Is It Too Big?
Last week I wrote about the National Park System and its centennial anniversary this year. First off, national parks are easy to pick on because each of us has a different idea on how to manage or how not to manage them. Those who live next or close to them and are most likely impacted the most should have a say in management of both the human element and wildlife.
So do we have enough national parks, or do we need a better way of establishing a national park? Our national park centennial this year gives an opportunity to reflect on our system’s enormous growth and change since its inception. From a mere handful of national parks scattered across the West in 1916, the system now exceeds over 401 parks, stretching across all 50 states and covering around 84 million acres. That is right – 84 million acres.
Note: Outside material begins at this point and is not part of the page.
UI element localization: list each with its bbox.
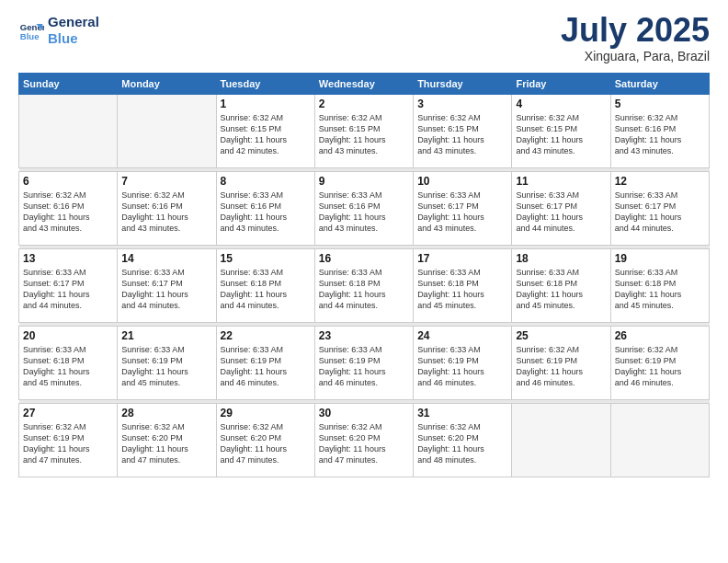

It contains, of course, national parks, monuments, preserves, recreation areas, seashores, battlefields and heritage areas, along with nearly a dozen other specific designations, all deemed nationally significant enough to merit a place in the system. In the last several years, both Congress and the President have added several more national monuments, and the President is planning to add some more before he leaves office.
This rapid growth in the national park system presents the question of how the additions come about. Is the process for new additions proper and detailed enough? Under existing law, Congress and the President are each empowered to add new areas to the national park system. Congress adds new parks through the legislative process. They pass a bill, and the President signs it. The President does the same through the Antiquities Act, which gives him the authority to proclaim new national monuments on public lands, except in Wyoming and Alaska where Congress also has to pass it.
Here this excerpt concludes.